# how to reduce oar-oarlock slop?



## Avatard (Apr 29, 2011)

They should just grab around the shaft without the sleeve. You dont want them excessively loose because popping them out in a rapid could involve a flip or a wrap.

I have a friend who blames every mistake he makes on the oarlocks

The brass ones are malleable. Tightening them up involves some tapping against concrete or use a flat rock if you are on the river without options. 

I think nrs has a video


----------



## Avatard (Apr 29, 2011)

http://www.nrsweb.com/shop/Video_Library.asp?vid=358&group=17&loadvid=1


----------



## kengore (May 29, 2008)

It's pretty common for the bronze ones to bend a little when you pop an oar. Easily bent back to shape with some careful hammer blows as others have suggested. 

Here is a link to the NRS web page showing the correct dimensions for a new one....
NRS Superston Open Oarlocks at NRSweb.com

I would start by measuring them and see if they need a little adjustment.


----------



## Dave Frank (Oct 14, 2003)

I didn't watch any of the videos. I'm sure this is covered, but you need to use 2 hammers or rocks simultaneously, or take them out and support them on an anvil (rock) and hit them with a hammer or another rock. you'll bend the shaft if you hit it in the tower with one item and no back up.


----------



## watermonkey (Aug 11, 2009)

Dave Frank said:


> I didn't watch any of the videos. I'm sure this is covered, but you need to use 2 hammers or rocks simultaneously, or take them out and support them on an anvil (rock) and hit them with a hammer or another rock. you'll bend the shaft if you hit it in the tower with one item and no back up.


No you won't. Put your oar in the oarlock, get a big f'n hammer and bend them over until it's where you want them to be. It takes 2 minutes. It's not rocket science, there's no "art" to it, its not a lost skill only known to river runners of yore.


----------



## lhowemt (Apr 5, 2007)

watermonkey said:


> No you won't.
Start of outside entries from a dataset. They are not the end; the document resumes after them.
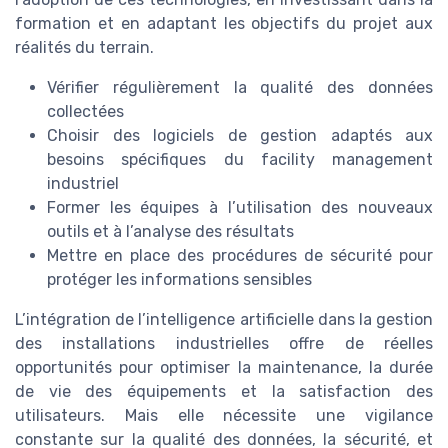
formation et en adaptant les objectifs du projet aux
réalités du terrain.
Vérifier régulièrement la qualité des données
collectées
Choisir des logiciels de gestion adaptés aux
besoins spécifiques du facility management
industriel
Former les équipes à l’utilisation des nouveaux
outils et à l’analyse des résultats
Mettre en place des procédures de sécurité pour
protéger les informations sensibles
L’intégration de l’intelligence artificielle dans la gestion
des installations industrielles offre de réelles
opportunités pour optimiser la maintenance, la durée
de vie des équipements et la satisfaction des
utilisateurs. Mais elle nécessite une vigilance
constante sur la qualité des données, la sécurité, et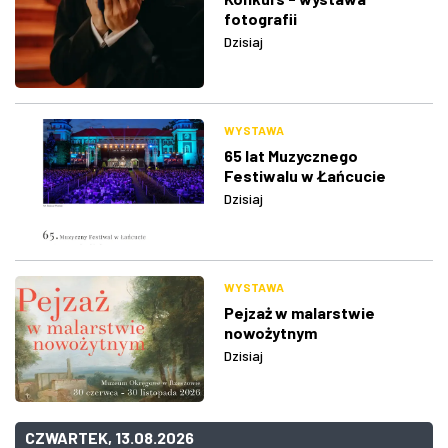
fotografii
Dzisiaj
WYSTAWA
65 lat Muzycznego
Festiwalu w Łańcucie
Dzisiaj
WYSTAWA
Pejzaż w malarstwie
nowożytnym
Dzisiaj
CZWARTEK, 13.08.2026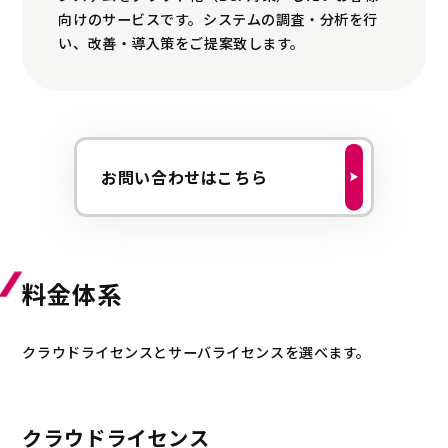
向けのサービスです。システムの調査・分析を行
い、改善・導入策をご提案致します。
お問い合わせはこちら
料金体系
クラウドライセンスとサーバライセンスを選べます。
クラウドライセンス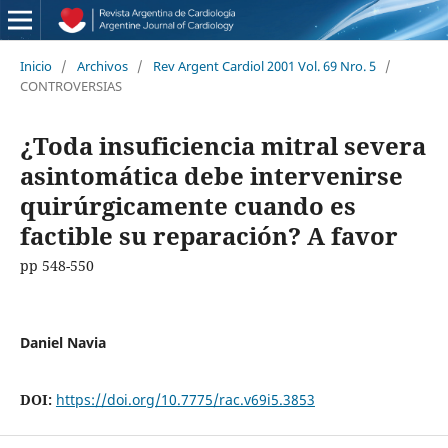
Inicio
/
Archivos
/
Rev Argent Cardiol 2001 Vol. 69 Nro. 5
/
CONTROVERSIAS
¿Toda insuficiencia mitral severa
asintomática debe intervenirse
quirúrgicamente cuando es
factible su reparación? A favor
pp 548-550
Daniel Navia
DOI:
https://doi.org/10.7775/rac.v69i5.3853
Put your oar in the oarlock, get a big f'n hammer and bend them over until it's where you want them to be. It takes 2 minutes. It's not rocket science, there's no "art" to it, its not a lost skill only known to river runners of yore.


Eventually you will bend a shaft this way. Dave's advice is solid


----------



## Avatard (Apr 29, 2011)

my cobras I just pulled them out, set one side on a flat rock, and then struck the other side with a 4lb smooth rock. I had to hit them pretty hard to get them to squeeze back into shape. I didn't do any adjustment of the horn shape don't think it needed it ...


----------



## GC Guide (Apr 10, 2009)

If you are, in fact, refering to the slop in the shaft of the brass where it rotates in the oar lock tower, you may have a different problem. The brass wears and thins over time, as does whatever it is pivoting on. This will cause "lock slop" (just made that up). It could be time for a new setup of locks and bearing material that works with your frame.

If it is the oars popping out........... See (most of) above comments


----------